Inivitar means invite, of course, but in the right context it can mean treat someone to something. Let’s look at some examples.
- Yo invito. Yo te invito. I’m paying (for us).
- No importa, yo invito. You don’t have money on you? No problem, I got it. My treat.
- Los invito a cenar. Dinner’s on me. Note that the recipients, the people being treated, appear as the direct object.
- ¿Le puedo invitar una copa? Can I buy you a drink? Here, since the direct object is the thing being paid for, the recipient goes in the indirect object position.
The saying El que invita, paga emphasizes the relationship between these two meanings of invitar. If someone invites you to do an activity and uses the verb invitar, it is likely that they are planning to pay for the both of you. ¿Te puedo invitar al cine el sábado? However, if they say something like ¿Quieres ir al cine?, they may or may not be intended to treat you.

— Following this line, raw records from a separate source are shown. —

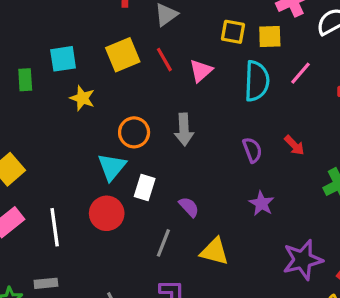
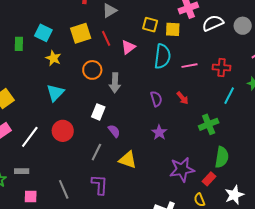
cyan square: (63, 59) -> (43, 33), turned 30
pink line: (300, 73) -> (189, 66), moved, turned 35
orange circle: (134, 132) -> (92, 70), moved
cyan triangle: (112, 167) -> (55, 93), moved
white rectangle: (145, 188) -> (98, 112), moved
white line: (55, 227) -> (30, 137), turned 40

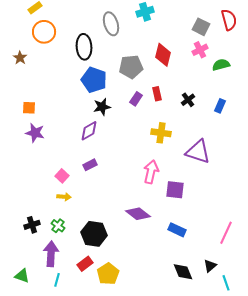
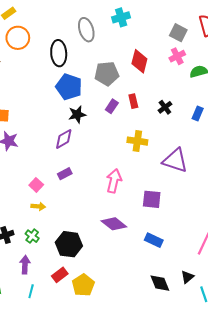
pink arrow: (151, 172) -> (114, 181), moved
purple arrow: (51, 254) -> (25, 265), size x0.7

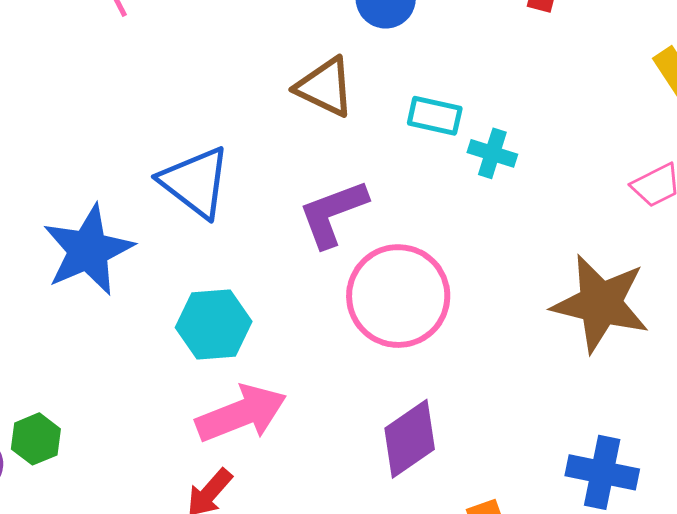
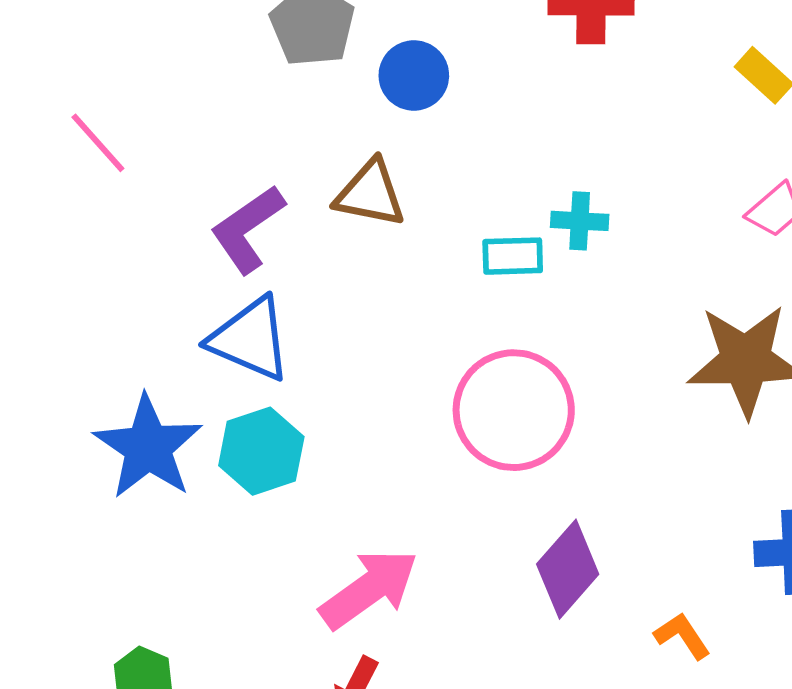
cyan rectangle: (435, 116) -> (513, 256), moved
purple L-shape: (333, 213) -> (248, 229), moved
cyan hexagon: (214, 324) -> (261, 451), moved

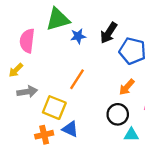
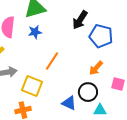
blue star: (78, 36) -> (35, 32), moved
blue triangle: (70, 129) -> (69, 103), moved

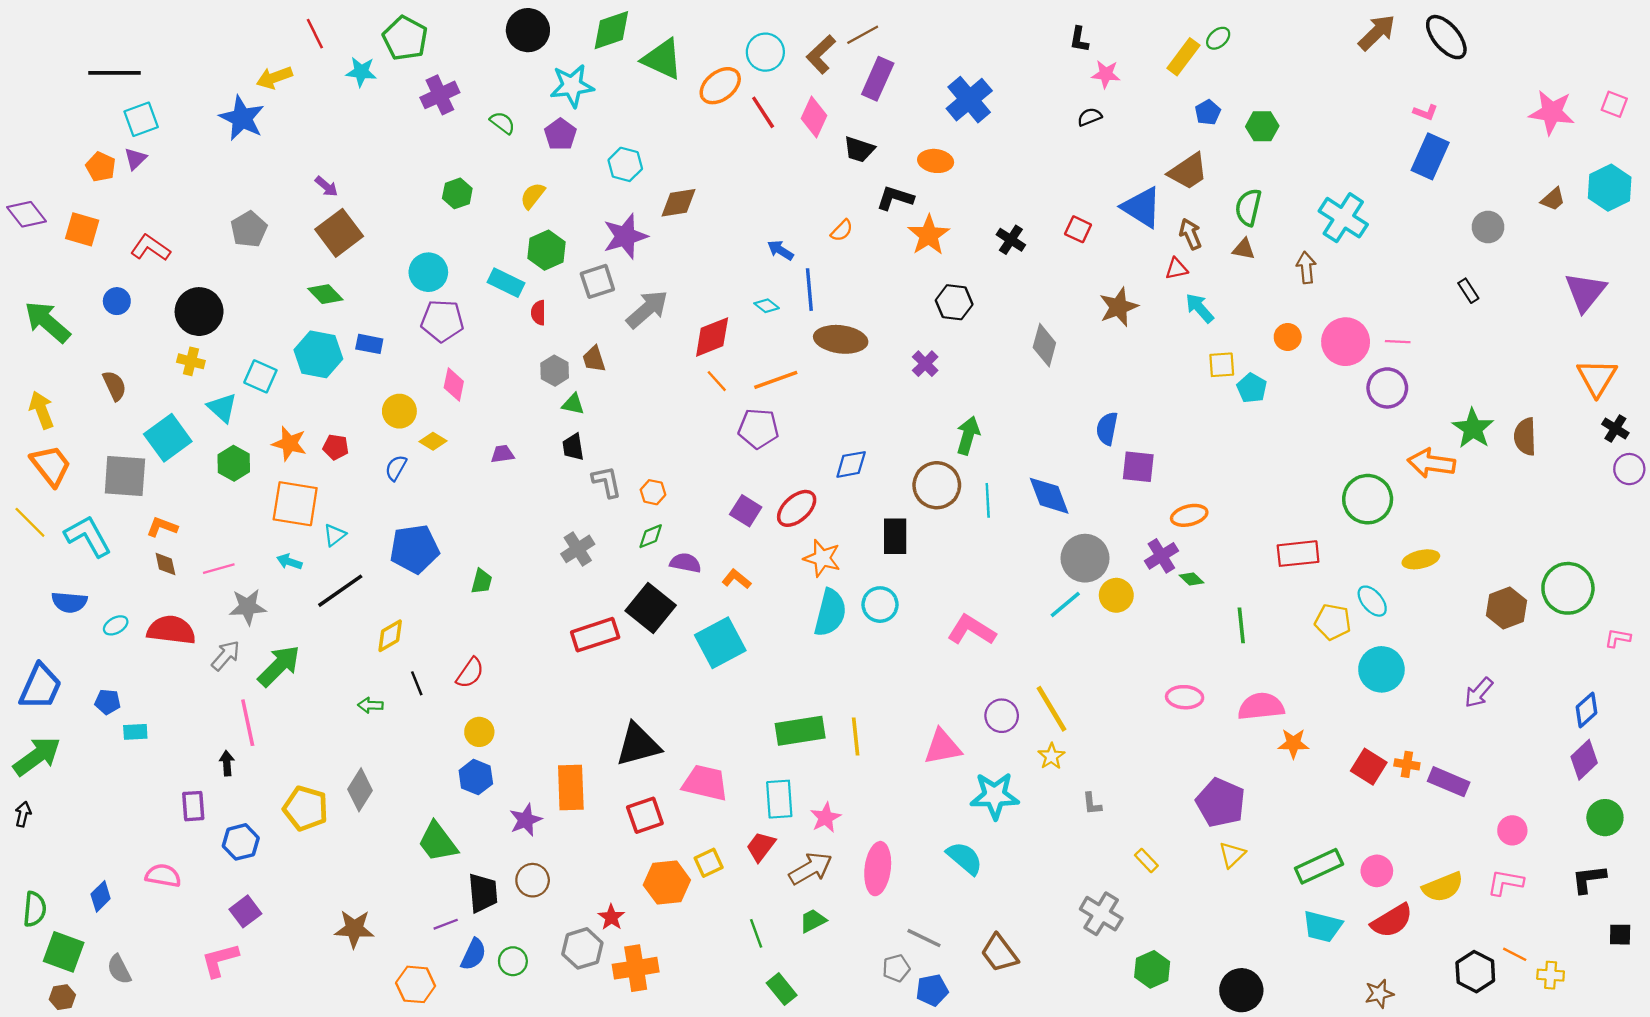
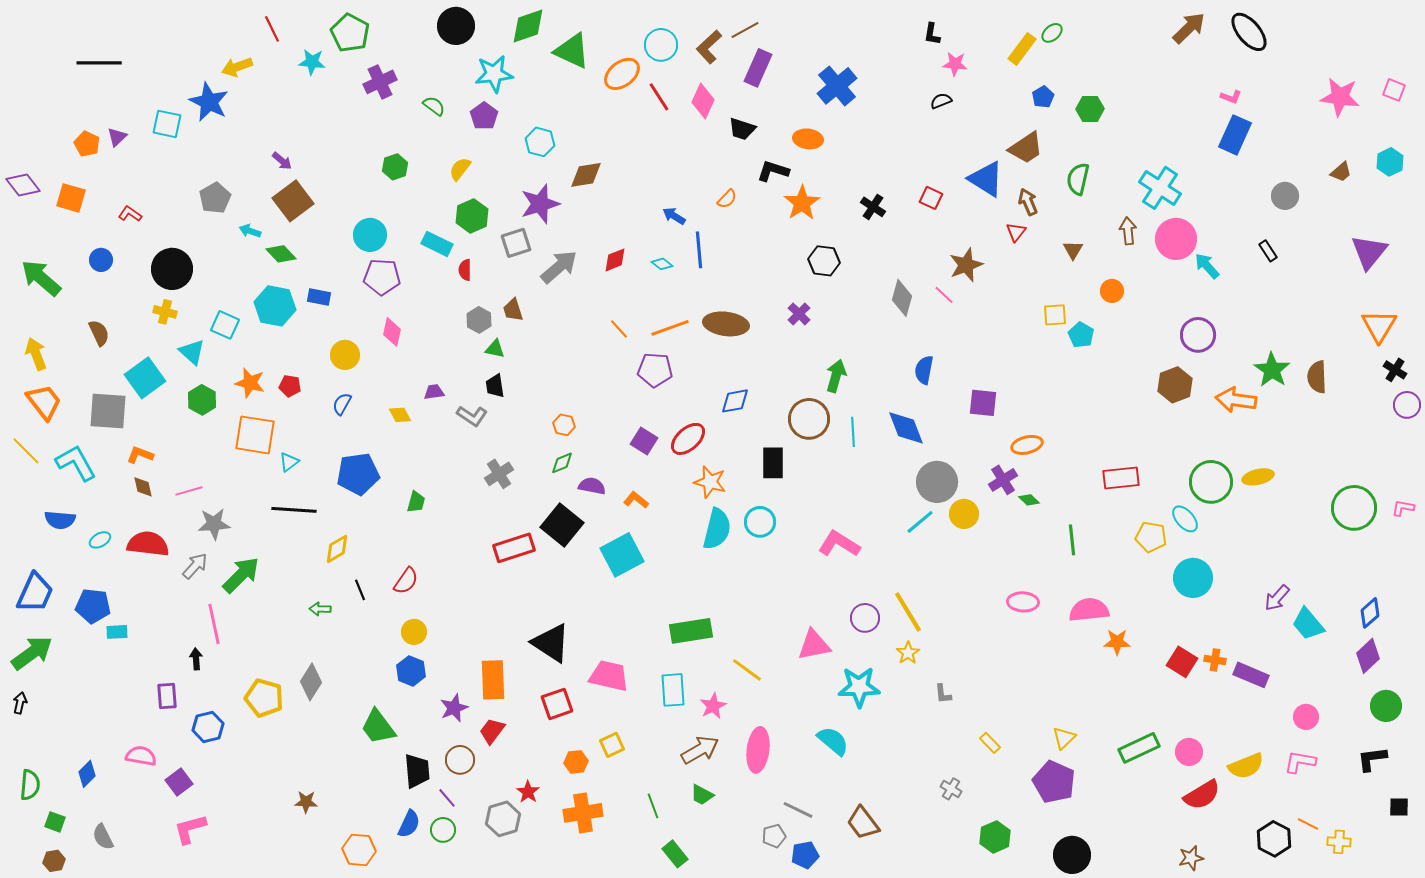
cyan square: (141, 119) -> (167, 124), moved, turned 32
cyan hexagon: (1610, 188) -> (1390, 162), size x0.7
red L-shape: (150, 248) -> (130, 214), size x0.7
brown triangle: (1244, 249) -> (1073, 250), moved, turned 50
red triangle: (1176, 269) -> (1016, 232), turned -40
cyan arrow: (1200, 308) -> (1207, 266), moved
red diamond: (712, 337) -> (615, 260), moved, size x0.7
brown ellipse: (841, 339) -> (726, 324), moved
pink circle: (1346, 342) -> (1176, 239), moved
pink line: (1398, 342) -> (944, 295), moved, turned 40
blue semicircle: (1107, 428) -> (924, 370), moved
yellow diamond: (433, 441) -> (400, 415), moved, turned 30
gray L-shape: (607, 482) -> (472, 416), moved, turned 136
green circle: (1368, 499) -> (1211, 482), moved
yellow ellipse: (1421, 559) -> (1258, 477), moved
cyan arrow: (289, 562) -> (250, 231), moved
black line: (340, 591) -> (294, 510), turned 39
brown hexagon: (1507, 608) -> (1175, 385), moved
pink L-shape: (1618, 638) -> (1403, 508), moved
blue pentagon: (108, 702) -> (93, 606), size x1.6
yellow line: (856, 737) -> (747, 670), moved, turned -48
black triangle: (638, 745) -> (551, 643), turned 48
purple pentagon: (1220, 803) -> (1054, 782), moved
red trapezoid: (761, 847) -> (492, 731), moved
orange hexagon: (667, 882) -> (576, 762), size x0.6
purple square: (245, 911) -> (179, 782), moved
gray cross: (1101, 914) -> (951, 789), size x0.6
green trapezoid: (813, 921) -> (702, 795), turned -125
purple line: (446, 924) -> (447, 798), moved, turned 70
cyan trapezoid: (1322, 926) -> (1308, 624), moved, turned 36
brown star: (354, 929) -> (306, 802), size x0.7
green square: (64, 952) -> (55, 822), size x0.6
orange cross: (636, 968) -> (583, 813), moved

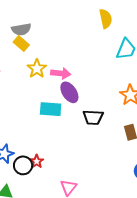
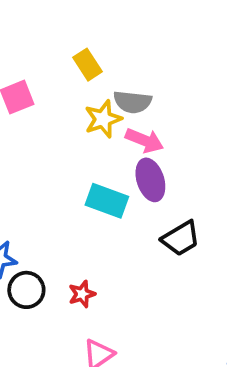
gray semicircle: (21, 29) -> (132, 102), moved
black trapezoid: (93, 117) -> (181, 238), turned -50
red star: (37, 161) -> (82, 294), moved

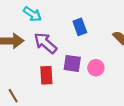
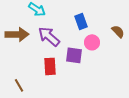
pink circle: (96, 68) -> (92, 42), moved

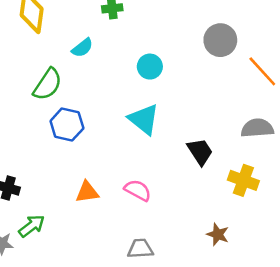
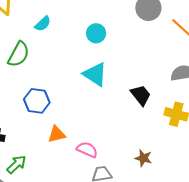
blue hexagon: (67, 125) -> (37, 101), moved
pink semicircle: (138, 190) -> (87, 150), moved
brown star: (218, 234) -> (143, 158), moved

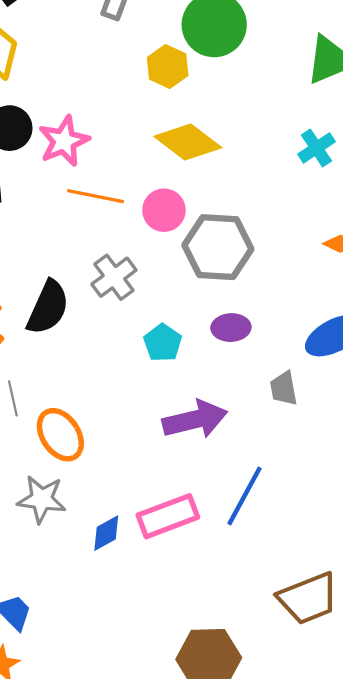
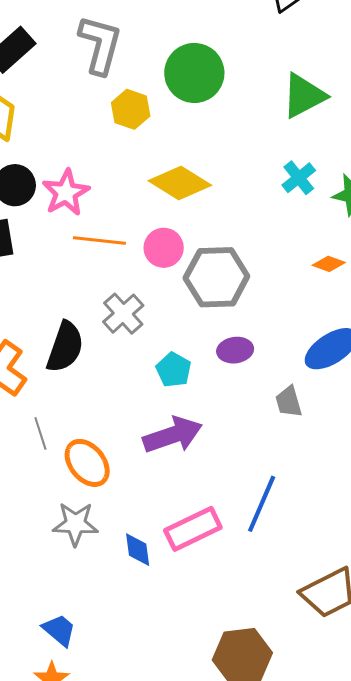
yellow hexagon: (168, 66) -> (131, 109), moved
purple arrow: (195, 420) -> (173, 435), moved
blue diamond: (106, 533) -> (138, 550), turned -63

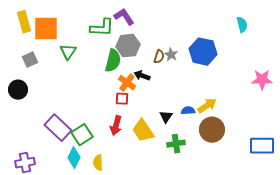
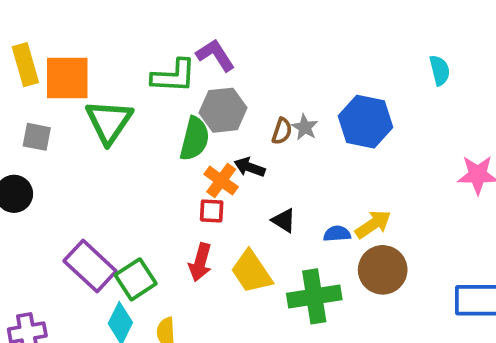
green triangle: (68, 52) -> (109, 122), size x1.5
gray square: (30, 60) -> (37, 137), turned 35
black triangle: (166, 117) -> (284, 220), moved, turned -32
green cross: (176, 144) -> (314, 296), size x1.5

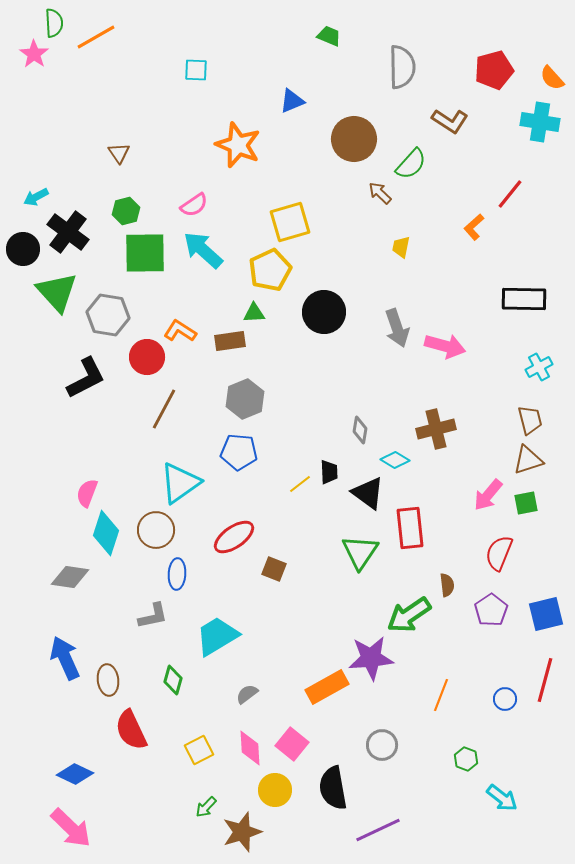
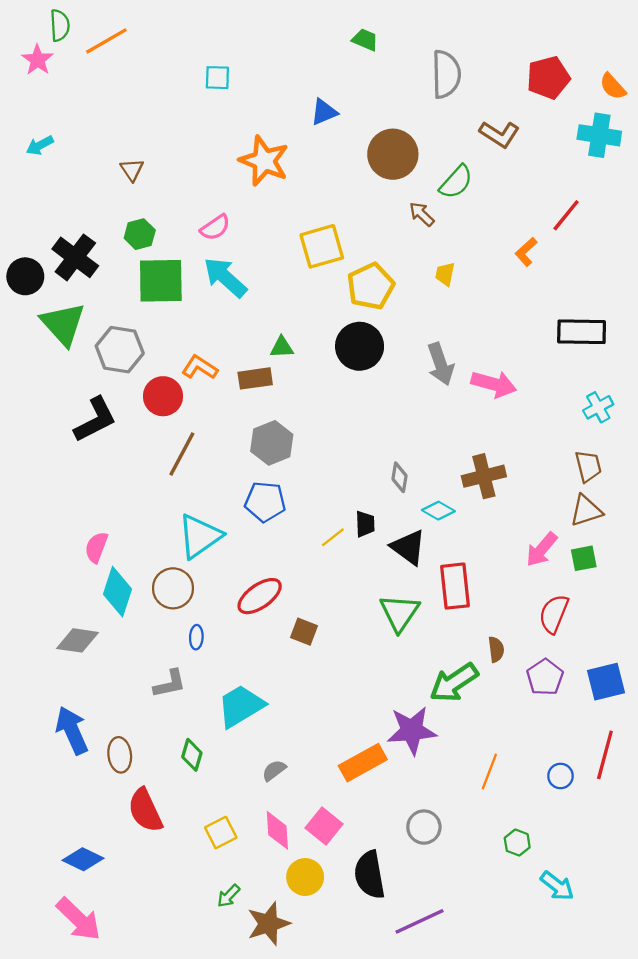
cyan arrow: (36, 197) -> (40, 145), moved
yellow pentagon: (270, 270) -> (371, 286), moved
blue ellipse: (177, 574) -> (196, 637), size x0.7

Invitar, like mochar, can be used to ask someone to share. ¿Me invitas? Could I share your drink? I was asked this at home; no question of who would pay was involved.
The verb disparar works informally for this same function: Te disparo unos tacos. Let me take you out for tacos. I’m paying.
The usual meaning of disparar is shoot (with a gun), but note that it takes an indirect object pronoun: Le dispararon. They shot him. If you’re expecting a direct object here, it may help to imagine the translation as They shot bullets into him. The bullets are the things being shot (out of the gun). The person shot is the recipient, so they are rendered as an indirect object in Spanish.